*GOAL OF THE EXERCISE*. Pull every line that holds the word "Rondônia" from the entries.
━━━━━ ENTRIES PROVIDED
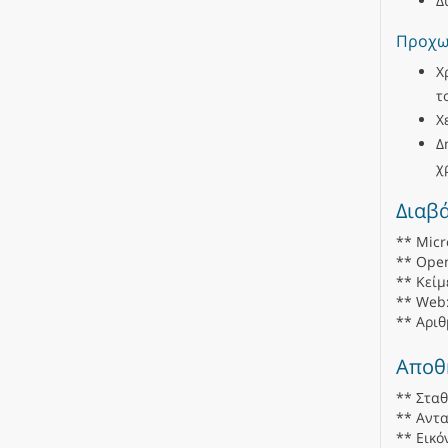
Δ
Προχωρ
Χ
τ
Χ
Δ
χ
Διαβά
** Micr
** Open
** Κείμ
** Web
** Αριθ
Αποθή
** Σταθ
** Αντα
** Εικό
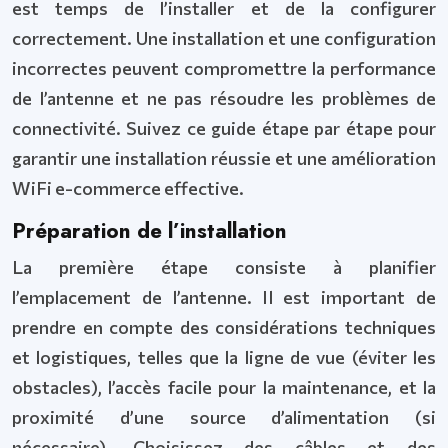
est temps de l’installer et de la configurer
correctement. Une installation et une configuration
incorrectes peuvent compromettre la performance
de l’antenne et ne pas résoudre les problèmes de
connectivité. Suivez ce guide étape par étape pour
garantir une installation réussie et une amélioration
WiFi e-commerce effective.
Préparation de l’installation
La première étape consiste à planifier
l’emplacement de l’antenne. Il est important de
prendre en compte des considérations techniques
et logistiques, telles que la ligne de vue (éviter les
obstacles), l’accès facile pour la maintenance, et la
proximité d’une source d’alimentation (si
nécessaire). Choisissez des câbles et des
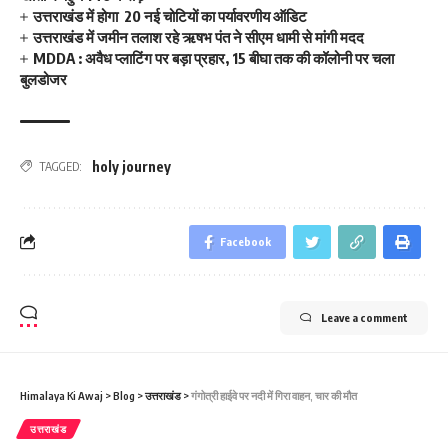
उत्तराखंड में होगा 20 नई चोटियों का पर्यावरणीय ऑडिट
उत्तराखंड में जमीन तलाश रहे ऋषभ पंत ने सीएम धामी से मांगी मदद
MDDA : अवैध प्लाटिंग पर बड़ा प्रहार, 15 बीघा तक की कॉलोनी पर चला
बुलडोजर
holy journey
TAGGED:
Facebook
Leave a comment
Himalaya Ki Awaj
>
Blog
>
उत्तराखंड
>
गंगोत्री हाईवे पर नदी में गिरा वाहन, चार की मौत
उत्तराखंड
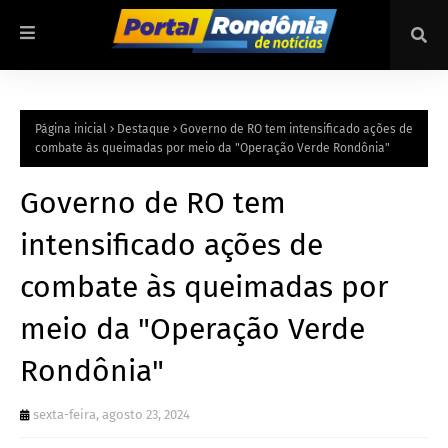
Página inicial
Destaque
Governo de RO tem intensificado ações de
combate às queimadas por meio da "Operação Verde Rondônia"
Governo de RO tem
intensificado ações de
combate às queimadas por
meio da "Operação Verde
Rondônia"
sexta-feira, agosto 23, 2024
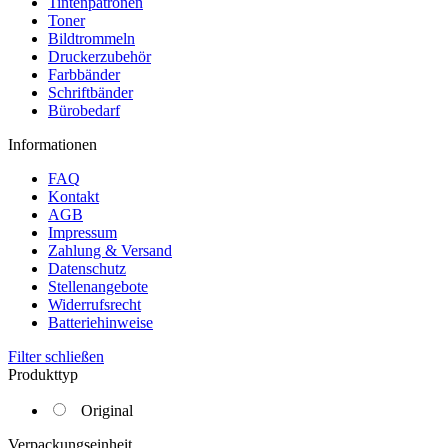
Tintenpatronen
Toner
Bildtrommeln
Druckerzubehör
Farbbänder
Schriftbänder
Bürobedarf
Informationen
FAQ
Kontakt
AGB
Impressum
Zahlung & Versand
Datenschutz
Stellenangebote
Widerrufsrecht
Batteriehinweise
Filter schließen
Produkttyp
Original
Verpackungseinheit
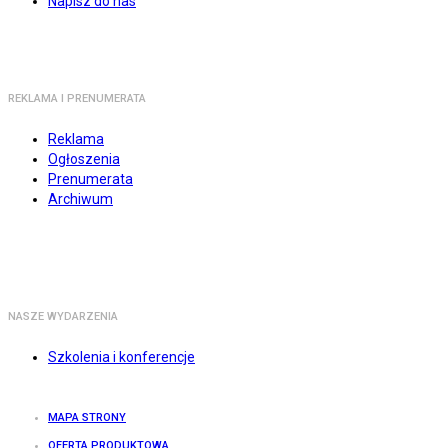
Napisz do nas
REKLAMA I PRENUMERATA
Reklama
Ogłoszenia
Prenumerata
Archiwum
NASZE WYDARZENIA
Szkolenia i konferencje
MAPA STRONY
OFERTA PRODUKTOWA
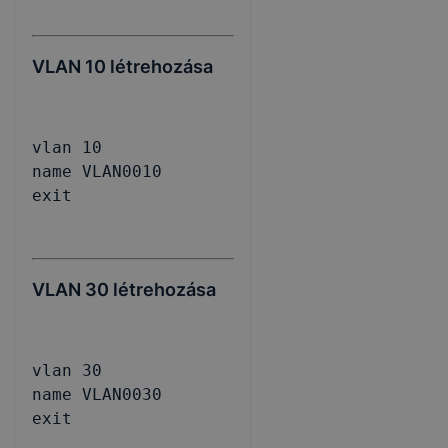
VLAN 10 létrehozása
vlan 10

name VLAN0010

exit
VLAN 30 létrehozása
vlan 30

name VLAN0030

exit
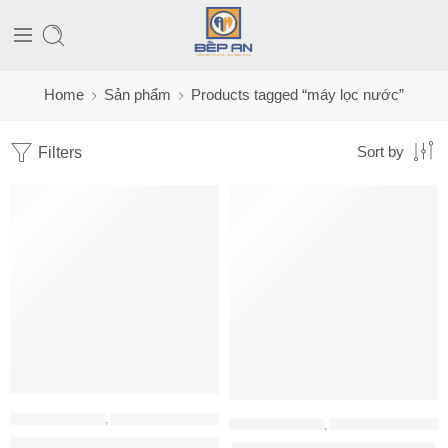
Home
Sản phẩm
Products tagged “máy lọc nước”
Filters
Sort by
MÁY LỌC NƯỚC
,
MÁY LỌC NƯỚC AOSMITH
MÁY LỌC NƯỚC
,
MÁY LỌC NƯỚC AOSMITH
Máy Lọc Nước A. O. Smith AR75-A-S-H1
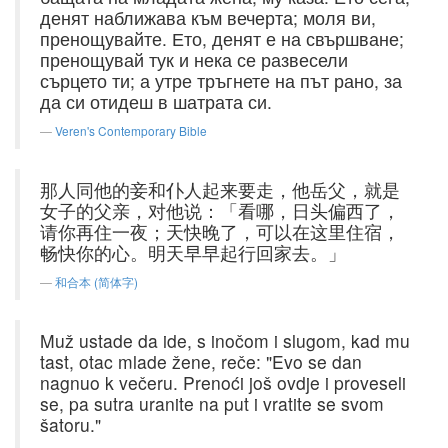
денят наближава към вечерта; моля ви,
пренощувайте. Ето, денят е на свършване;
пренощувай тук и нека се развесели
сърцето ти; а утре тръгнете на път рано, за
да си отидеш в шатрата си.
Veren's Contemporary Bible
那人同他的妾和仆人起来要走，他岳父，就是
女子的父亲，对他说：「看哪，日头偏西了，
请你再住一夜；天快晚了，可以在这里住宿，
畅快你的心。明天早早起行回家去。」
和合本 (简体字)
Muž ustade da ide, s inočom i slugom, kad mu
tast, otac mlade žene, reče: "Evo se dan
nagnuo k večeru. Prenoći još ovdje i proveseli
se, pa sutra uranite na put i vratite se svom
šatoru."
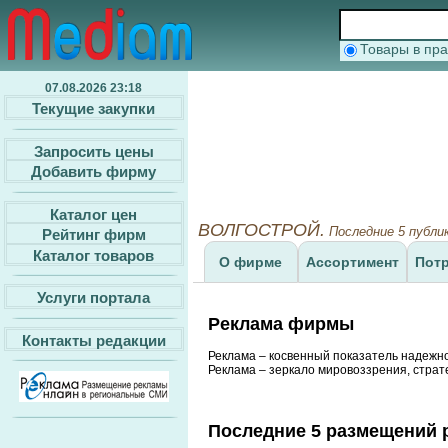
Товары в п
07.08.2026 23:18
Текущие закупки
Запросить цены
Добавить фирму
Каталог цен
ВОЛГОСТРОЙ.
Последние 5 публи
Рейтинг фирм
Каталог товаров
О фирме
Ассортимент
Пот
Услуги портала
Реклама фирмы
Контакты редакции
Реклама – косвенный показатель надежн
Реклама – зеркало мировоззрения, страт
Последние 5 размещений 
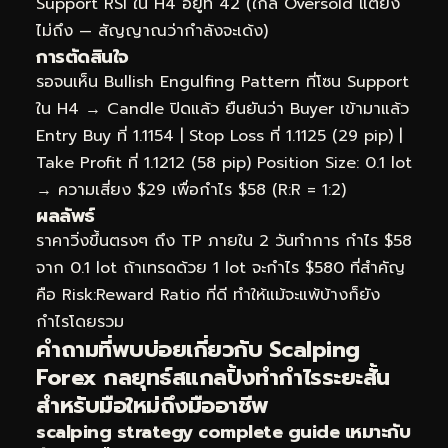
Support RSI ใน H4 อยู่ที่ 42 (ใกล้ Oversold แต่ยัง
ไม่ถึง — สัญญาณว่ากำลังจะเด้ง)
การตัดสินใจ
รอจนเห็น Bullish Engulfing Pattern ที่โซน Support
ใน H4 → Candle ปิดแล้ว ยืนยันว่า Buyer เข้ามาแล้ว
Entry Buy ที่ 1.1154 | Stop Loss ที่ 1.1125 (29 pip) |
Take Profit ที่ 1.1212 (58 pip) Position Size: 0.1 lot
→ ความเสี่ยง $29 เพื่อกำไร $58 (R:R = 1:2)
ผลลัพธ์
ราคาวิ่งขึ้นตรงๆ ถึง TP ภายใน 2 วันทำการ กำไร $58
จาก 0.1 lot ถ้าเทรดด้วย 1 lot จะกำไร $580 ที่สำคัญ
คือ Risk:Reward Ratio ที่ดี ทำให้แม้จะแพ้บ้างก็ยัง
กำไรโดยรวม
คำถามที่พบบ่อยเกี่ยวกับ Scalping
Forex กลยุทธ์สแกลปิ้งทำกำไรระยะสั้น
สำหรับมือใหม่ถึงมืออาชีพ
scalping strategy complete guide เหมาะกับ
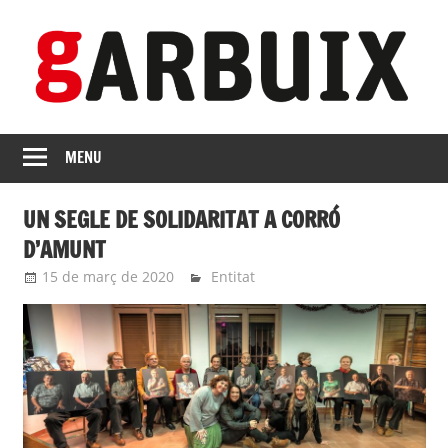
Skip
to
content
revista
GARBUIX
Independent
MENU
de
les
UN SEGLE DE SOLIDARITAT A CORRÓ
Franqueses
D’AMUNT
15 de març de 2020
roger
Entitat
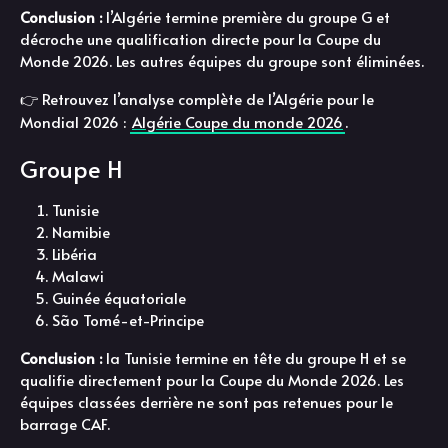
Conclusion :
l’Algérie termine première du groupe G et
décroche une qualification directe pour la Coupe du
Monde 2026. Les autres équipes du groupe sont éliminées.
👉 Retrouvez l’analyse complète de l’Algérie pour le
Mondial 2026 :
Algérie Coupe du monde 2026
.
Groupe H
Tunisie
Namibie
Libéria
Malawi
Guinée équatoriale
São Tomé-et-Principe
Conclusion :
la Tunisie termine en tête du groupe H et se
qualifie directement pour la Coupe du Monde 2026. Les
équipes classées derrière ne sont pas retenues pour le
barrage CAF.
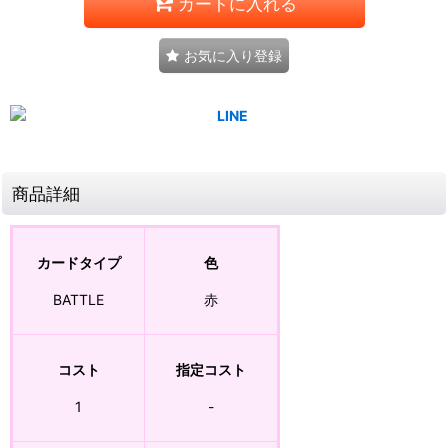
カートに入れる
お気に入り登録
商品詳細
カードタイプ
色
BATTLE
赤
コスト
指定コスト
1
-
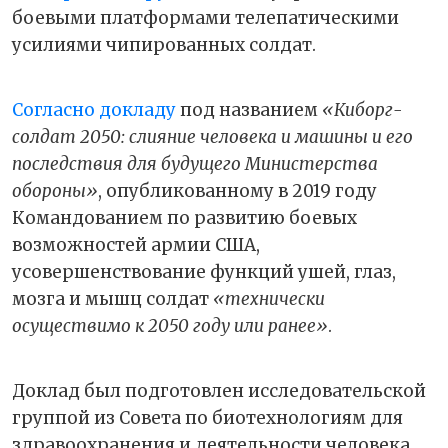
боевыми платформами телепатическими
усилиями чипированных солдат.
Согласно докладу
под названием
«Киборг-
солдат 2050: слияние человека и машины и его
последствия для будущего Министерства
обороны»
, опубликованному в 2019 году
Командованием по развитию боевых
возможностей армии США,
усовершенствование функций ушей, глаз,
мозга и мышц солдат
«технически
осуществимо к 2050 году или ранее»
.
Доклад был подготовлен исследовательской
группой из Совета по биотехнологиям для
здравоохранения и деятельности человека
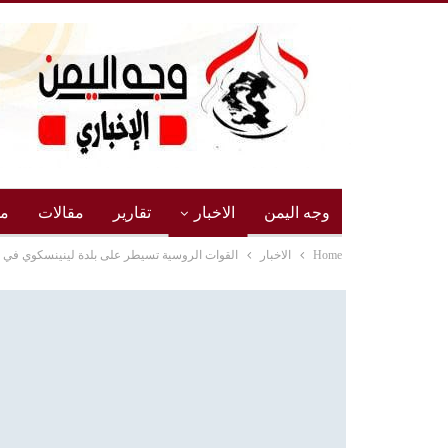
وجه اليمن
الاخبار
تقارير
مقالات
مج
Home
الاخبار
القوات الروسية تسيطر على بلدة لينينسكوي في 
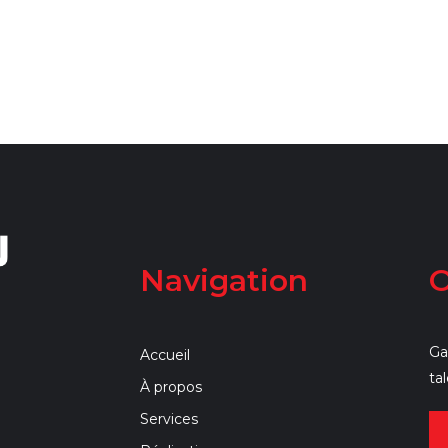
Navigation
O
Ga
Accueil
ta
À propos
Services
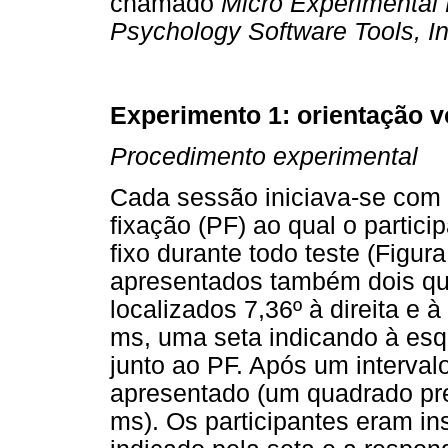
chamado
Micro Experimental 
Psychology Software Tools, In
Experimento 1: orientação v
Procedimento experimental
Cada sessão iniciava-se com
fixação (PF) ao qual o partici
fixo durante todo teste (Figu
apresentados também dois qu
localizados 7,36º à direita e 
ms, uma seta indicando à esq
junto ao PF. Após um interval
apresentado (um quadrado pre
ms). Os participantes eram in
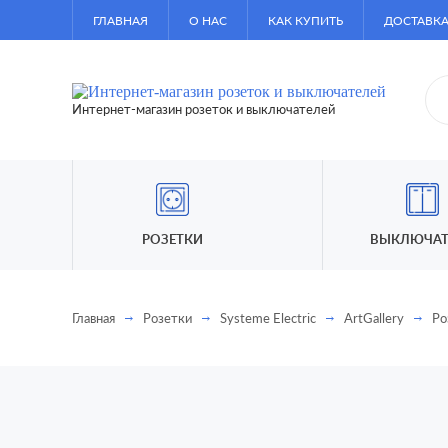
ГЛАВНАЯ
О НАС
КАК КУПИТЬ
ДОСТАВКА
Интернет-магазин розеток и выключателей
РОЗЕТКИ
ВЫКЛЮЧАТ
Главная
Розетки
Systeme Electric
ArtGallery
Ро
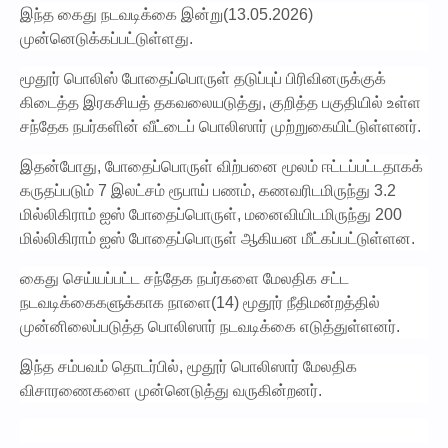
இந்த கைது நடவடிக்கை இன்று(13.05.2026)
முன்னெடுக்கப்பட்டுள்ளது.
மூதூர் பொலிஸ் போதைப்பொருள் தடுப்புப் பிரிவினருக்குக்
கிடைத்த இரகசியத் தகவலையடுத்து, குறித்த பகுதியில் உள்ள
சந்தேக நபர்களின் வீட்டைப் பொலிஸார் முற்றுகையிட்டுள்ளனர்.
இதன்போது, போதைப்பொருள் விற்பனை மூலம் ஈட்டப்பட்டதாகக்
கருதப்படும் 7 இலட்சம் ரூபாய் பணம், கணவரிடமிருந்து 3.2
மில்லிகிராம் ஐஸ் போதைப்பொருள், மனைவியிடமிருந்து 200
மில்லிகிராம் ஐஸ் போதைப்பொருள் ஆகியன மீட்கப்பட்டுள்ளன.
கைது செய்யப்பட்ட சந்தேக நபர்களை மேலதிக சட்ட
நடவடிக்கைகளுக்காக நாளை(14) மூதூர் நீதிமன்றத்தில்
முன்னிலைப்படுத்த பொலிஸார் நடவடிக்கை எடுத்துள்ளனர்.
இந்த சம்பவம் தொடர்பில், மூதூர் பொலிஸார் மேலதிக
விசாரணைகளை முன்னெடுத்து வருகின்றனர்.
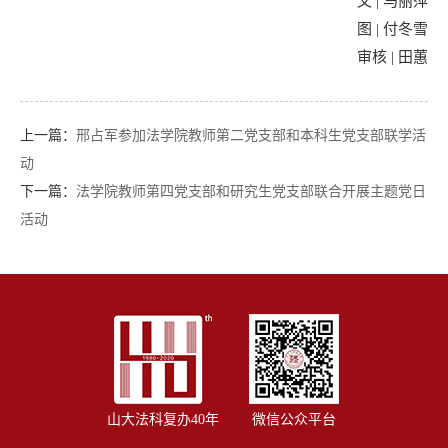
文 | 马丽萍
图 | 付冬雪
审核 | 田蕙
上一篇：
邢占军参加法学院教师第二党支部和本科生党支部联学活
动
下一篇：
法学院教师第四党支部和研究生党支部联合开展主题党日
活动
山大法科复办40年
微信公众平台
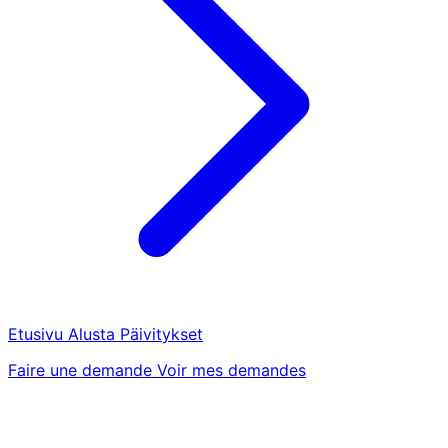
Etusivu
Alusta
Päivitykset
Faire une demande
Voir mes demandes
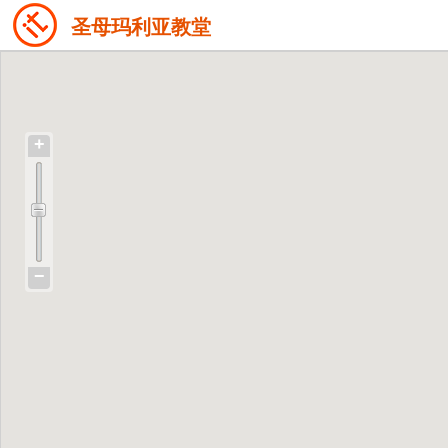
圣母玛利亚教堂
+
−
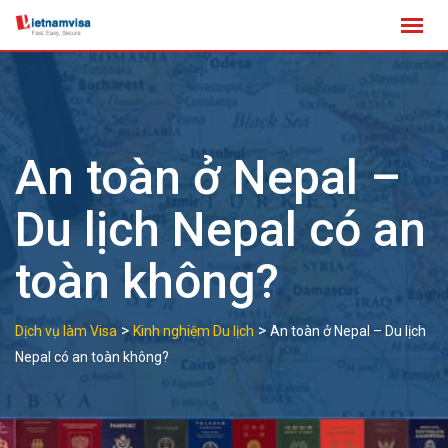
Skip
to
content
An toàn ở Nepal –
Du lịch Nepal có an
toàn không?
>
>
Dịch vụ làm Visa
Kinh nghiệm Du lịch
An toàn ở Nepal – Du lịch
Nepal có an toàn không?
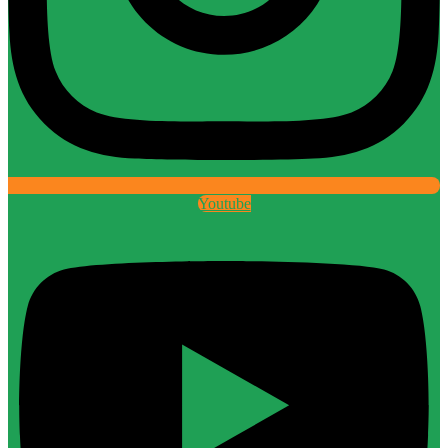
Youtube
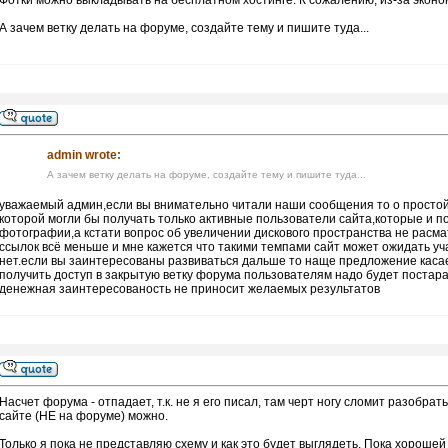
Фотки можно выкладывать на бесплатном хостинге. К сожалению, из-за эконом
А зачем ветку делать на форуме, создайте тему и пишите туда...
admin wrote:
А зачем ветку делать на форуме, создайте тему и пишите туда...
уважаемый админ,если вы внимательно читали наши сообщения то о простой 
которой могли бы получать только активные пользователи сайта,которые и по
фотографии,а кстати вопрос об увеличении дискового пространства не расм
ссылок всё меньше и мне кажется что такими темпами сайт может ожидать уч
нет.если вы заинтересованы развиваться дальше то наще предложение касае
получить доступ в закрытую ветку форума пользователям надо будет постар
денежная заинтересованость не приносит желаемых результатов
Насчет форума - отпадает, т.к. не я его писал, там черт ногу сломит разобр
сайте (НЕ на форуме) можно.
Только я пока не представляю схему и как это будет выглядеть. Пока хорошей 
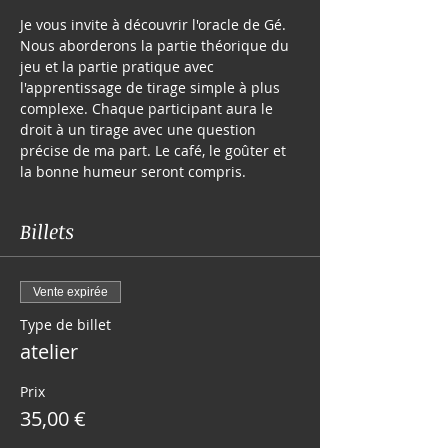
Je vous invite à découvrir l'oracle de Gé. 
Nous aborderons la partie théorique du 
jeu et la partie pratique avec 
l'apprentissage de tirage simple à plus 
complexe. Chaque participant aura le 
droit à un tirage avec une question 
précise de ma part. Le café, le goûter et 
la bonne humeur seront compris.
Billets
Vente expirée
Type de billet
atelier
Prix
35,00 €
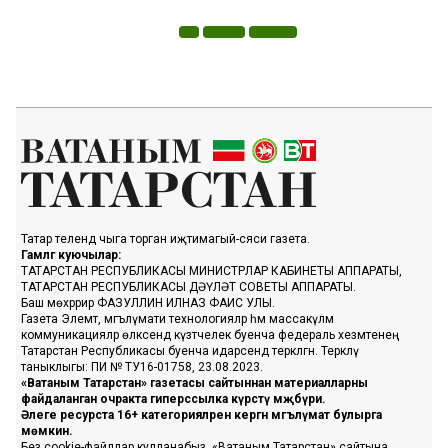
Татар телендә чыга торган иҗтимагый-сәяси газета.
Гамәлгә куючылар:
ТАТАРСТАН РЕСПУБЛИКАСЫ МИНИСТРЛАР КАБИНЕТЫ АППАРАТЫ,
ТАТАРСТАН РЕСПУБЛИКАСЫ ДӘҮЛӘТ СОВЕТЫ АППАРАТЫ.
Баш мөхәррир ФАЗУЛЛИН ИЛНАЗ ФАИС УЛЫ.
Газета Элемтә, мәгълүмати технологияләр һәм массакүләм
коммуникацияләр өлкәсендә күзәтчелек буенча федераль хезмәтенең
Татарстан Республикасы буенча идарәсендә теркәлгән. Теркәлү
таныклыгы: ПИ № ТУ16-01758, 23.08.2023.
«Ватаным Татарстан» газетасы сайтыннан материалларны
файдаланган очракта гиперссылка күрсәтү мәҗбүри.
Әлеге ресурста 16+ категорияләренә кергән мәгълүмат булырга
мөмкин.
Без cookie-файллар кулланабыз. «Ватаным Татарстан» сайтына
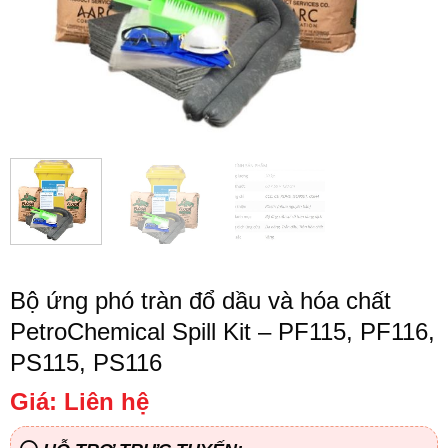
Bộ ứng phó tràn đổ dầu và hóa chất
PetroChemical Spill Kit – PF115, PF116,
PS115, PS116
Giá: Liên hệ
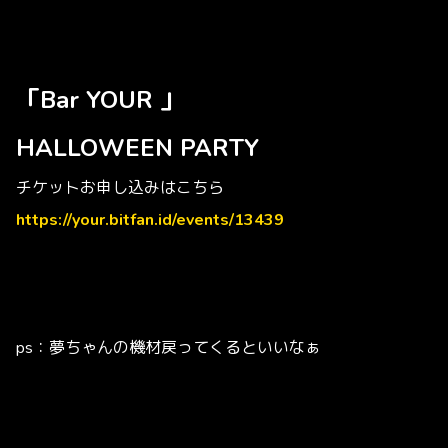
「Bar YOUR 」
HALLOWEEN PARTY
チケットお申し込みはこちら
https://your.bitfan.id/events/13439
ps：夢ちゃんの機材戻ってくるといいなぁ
━━━━━━━━━━
*RESULT OF THE EXERCISE*.
combate às queimadas por meio da "Operação Verde Rondônia"
Rondônia"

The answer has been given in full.